I’ve learnt my lesson and won’t be disclosing my concrete ideas and algorithms because Academia and business will rip them off again. So you, non-“competitor”-reader, won’t be exposed to the nitty-gritty and instead get “evergreen” content – stuff that will remain relevant decades from now, if the world hasn’t been plunged into chaos by that time.

Last night I had an epiphany, related to how grammar and syntax relate to Set Theory as it applies to the concepts communicated and how to reason upon sets. Inductive, Deductive and Analogical reasoning. A good idea is also good when someone else had it before you. What counts is that YOU stumble upon it somehow, a Eureka-insight occurs and you act upon it, in the context of your particular problem.

“Idea are a dime a dozen, buddy. It’s the implementation that counts” is an appropriate putdown for a “business guy”, seeking to snare a naive programmer into implementing his questionable idea for the promise of future earnings. But that doesn’t mean all ideas are a dime a dozen. Only the bad ones. The good ones are worth a million, a billion or even a trillion dollars. In the past 15 years I had five separate ideas and executing upon them grossed over one million dollars each, already. I won’t disclose those, but recently I sold my gold and made a huge profit. The ideas of buying and selling it were correct and timely, regardless of their execution. The same with me buying the first major SARS2 dip in the Norwegian stock market and selling right after the peak of the partial recovery, when yet another crash started to occur. Whether of not I had acted upon these ideas was irrelevant – anyone else could have done so and make a bundle.

My point is that a valuable idea is valuable, regardless of whether its originator executes upon it. And the merits of an idea do not lie in its practical benefit for its originator, but in its objective properties.

E=MC² as it was promulgated by Einstein comes to mind as an idea that few could ever have but are actually worthless, since no money or practical use has ever been made with it, to my knowledge. GPS systems would have worked fine without knowing it – it’s a matter of trial & error, some tweaking and atomic clocks, which also are built without a need to know that formula. Also the launch vehicles for the satellites work fine without it.

As an aside: Einstein and current Physicists did not and do not understand what E=MC² truly describes. The scientist who understood it and managed to persuade a silent minority of colleagues was Menahem Simhony. His is an example of discovering the “use” of E=MC² by explaining how it relates to the cause of Mass Inertia, the Pauli Exclusion Principle and Electron shells etc. but it got ignored due to dogma, ego, greed, sloth, envy and stupidity.

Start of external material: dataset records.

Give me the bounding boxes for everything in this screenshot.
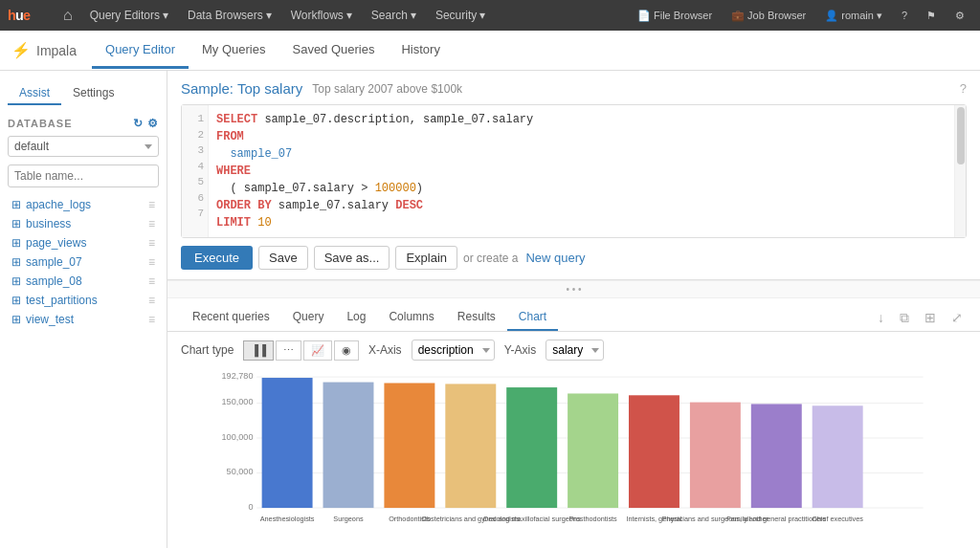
user-icon: 👤 [825, 10, 838, 22]
line-chart-btn[interactable]: 📈 [303, 340, 332, 361]
table-search-input[interactable] [8, 164, 159, 187]
copy-icon[interactable]: ⧉ [896, 308, 913, 328]
new-query-button[interactable]: New query [523, 247, 587, 269]
bar-internists[interactable] [629, 395, 679, 508]
nav-query-editors[interactable]: Query Editors ▾ [82, 5, 176, 26]
bar-orthodontists[interactable] [384, 384, 434, 509]
chart-controls: Chart type ▐▐ ⋯ 📈 ◉ X-Axis description Y… [167, 332, 980, 368]
tab-columns[interactable]: Columns [377, 304, 445, 331]
save-as-button[interactable]: Save as... [314, 246, 390, 270]
bar-obstetricians[interactable] [445, 384, 496, 508]
tab-results[interactable]: Results [446, 304, 507, 331]
results-actions: ↓ ⧉ ⊞ ⤢ [874, 308, 967, 328]
help-icon[interactable]: ? [960, 81, 967, 96]
scatter-chart-btn[interactable]: ⋯ [276, 340, 301, 361]
list-item[interactable]: ⊞ sample_08 ≡ [8, 272, 159, 291]
list-item[interactable]: ⊞ apache_logs ≡ [8, 195, 159, 214]
table-db-icon: ⊞ [11, 313, 21, 326]
app-bar: ⚡ Impala Query Editor My Queries Saved Q… [0, 31, 980, 71]
table-expand-icon: ≡ [148, 274, 155, 288]
bar-prosthodontists[interactable] [568, 393, 618, 508]
svg-text:Oral and maxillofacial surgeon: Oral and maxillofacial surgeons [483, 515, 581, 523]
svg-text:e: e [23, 8, 31, 23]
svg-text:0: 0 [248, 502, 253, 512]
nav-data-browsers[interactable]: Data Browsers ▾ [180, 5, 279, 26]
list-item[interactable]: ⊞ sample_07 ≡ [8, 252, 159, 272]
chart-container: 192,780 150,000 100,000 50,000 0 Anesthe… [167, 368, 980, 548]
job-browser-button[interactable]: 💼 Job Browser [724, 6, 813, 26]
table-db-icon: ⊞ [11, 274, 21, 288]
sidebar-tabs: Assist Settings [8, 82, 159, 105]
list-item[interactable]: ⊞ business ≡ [8, 214, 159, 233]
tab-log[interactable]: Log [335, 304, 377, 331]
bar-chief-executives[interactable] [813, 406, 863, 508]
execute-button[interactable]: Execute [181, 246, 253, 270]
table-expand-icon: ≡ [148, 236, 155, 250]
y-axis-label: Y-Axis [504, 343, 537, 357]
file-browser-button[interactable]: 📄 File Browser [630, 6, 720, 26]
bar-oral-surgeons[interactable] [506, 387, 557, 508]
tab-recent-queries[interactable]: Recent queries [181, 304, 281, 331]
tab-query[interactable]: Query [281, 304, 336, 331]
tab-saved-queries[interactable]: Saved Queries [278, 33, 388, 69]
nav-search[interactable]: Search ▾ [364, 5, 424, 26]
bar-surgeons[interactable] [323, 383, 374, 508]
database-select[interactable]: default [8, 136, 159, 157]
home-icon[interactable]: ⌂ [57, 3, 78, 28]
query-title-bar: Sample: Top salary Top salary 2007 above… [181, 80, 967, 97]
nav-workflows[interactable]: Workflows ▾ [283, 5, 360, 26]
sidebar: Assist Settings DATABASE ↻ ⚙ default ⊞ a… [0, 71, 167, 548]
notifications-button[interactable]: ⚑ [919, 6, 944, 26]
save-button[interactable]: Save [258, 246, 308, 270]
download-icon[interactable]: ↓ [874, 308, 888, 327]
list-item[interactable]: ⊞ page_views ≡ [8, 233, 159, 252]
help-button[interactable]: ? [894, 6, 915, 25]
y-axis-select[interactable]: salary [546, 340, 604, 361]
tab-my-queries[interactable]: My Queries [189, 33, 278, 69]
sidebar-tab-settings[interactable]: Settings [61, 82, 125, 105]
sidebar-tab-assist[interactable]: Assist [8, 82, 61, 105]
bar-physicians[interactable] [690, 403, 741, 508]
x-axis-select[interactable]: description [412, 340, 495, 361]
user-menu[interactable]: 👤 romain ▾ [817, 6, 890, 26]
table-expand-icon: ≡ [148, 217, 155, 230]
bar-family-practitioners[interactable] [751, 404, 802, 508]
table-db-icon: ⊞ [11, 236, 21, 250]
table-expand-icon: ≡ [148, 198, 155, 211]
svg-text:Anesthesiologists: Anesthesiologists [260, 515, 315, 523]
refresh-icon[interactable]: ↻ [133, 117, 144, 130]
tab-chart[interactable]: Chart [507, 304, 558, 331]
file-icon: 📄 [637, 10, 651, 22]
svg-text:Surgeons: Surgeons [333, 515, 364, 523]
or-text: or create a [463, 252, 518, 265]
explain-button[interactable]: Explain [395, 246, 457, 270]
bar-chart-btn[interactable]: ▐▐ [243, 340, 274, 361]
table-db-icon: ⊞ [11, 198, 21, 211]
logo[interactable]: h u e [8, 6, 46, 25]
pie-chart-btn[interactable]: ◉ [334, 340, 359, 361]
code-editor[interactable]: 1234567 SELECT sample_07.description, sa… [181, 104, 967, 238]
tab-query-editor[interactable]: Query Editor [92, 33, 189, 69]
code-content[interactable]: SELECT sample_07.description, sample_07.… [209, 105, 954, 237]
nav-right: 📄 File Browser 💼 Job Browser 👤 romain ▾ … [630, 6, 972, 26]
settings-button[interactable]: ⚙ [947, 6, 972, 26]
grid-icon[interactable]: ⊞ [921, 308, 940, 327]
drag-handle[interactable]: • • • [167, 280, 980, 298]
briefcase-icon: 💼 [731, 10, 745, 22]
list-item[interactable]: ⊞ view_test ≡ [8, 310, 159, 329]
settings-db-icon[interactable]: ⚙ [147, 117, 159, 130]
expand-icon[interactable]: ⤢ [947, 308, 967, 327]
code-scrollbar[interactable] [954, 105, 966, 237]
database-section-label: DATABASE ↻ ⚙ [8, 117, 159, 130]
nav-security[interactable]: Security ▾ [428, 5, 493, 26]
main-layout: Assist Settings DATABASE ↻ ⚙ default ⊞ a… [0, 71, 980, 548]
main-tab-bar: Query Editor My Queries Saved Queries Hi… [92, 33, 454, 69]
tab-history[interactable]: History [388, 33, 453, 69]
list-item[interactable]: ⊞ test_partitions ≡ [8, 291, 159, 310]
svg-text:100,000: 100,000 [222, 432, 254, 442]
svg-text:192,780: 192,780 [222, 371, 254, 381]
results-tabs-bar: Recent queries Query Log Columns Results… [167, 298, 980, 332]
query-toolbar: Execute Save Save as... Explain or creat… [181, 246, 967, 270]
query-area: Sample: Top salary Top salary 2007 above… [167, 71, 980, 280]
bar-anesthesiologists[interactable] [262, 378, 313, 508]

Ironically, Einstein’s idea could with some poetic license be classified as “a dime a dozen” but Simhony’s wasn’t.

But consider QuickSort. That’s already a more practical idea. What about the idea of the bicycle? The airplane? The electric motor/generator? The wheel? Not everyone could originate the idea of the wheel but many were capable of making them.

How should we define “breakthroughs” in an endeavor such as True AI R&D? Do we measure in practical milestones reached, or in theoretical insights gained? Theoretical insights can be argued about, whereas practical advances can be measured. But if the theoretical insight is correct, then it, not its implementation, is the major breakthrough, since not many people seem to know how to implement human-level AI but it is likely that thousands of programmers, when given the algorithms, will be able to implement them.

When you’re trying to build something important and novel, your ideas are much more important than their implementation. The idea will survive and thrive and multiply and evolve, whereas its implementation will wither away, as it gets succeeded by improved incarnations. Guard your ideas and provide fertile soil for them. Sow plenty of seeds and tend to them well.

Also: Try to fully understand and mature your ideas. Don’t get carried away and accept the first interpretation that comes to mind. Dig deeper, until you’ve examined all plausible explanations and implications. And what seems implausible to you may in fact be the Truth.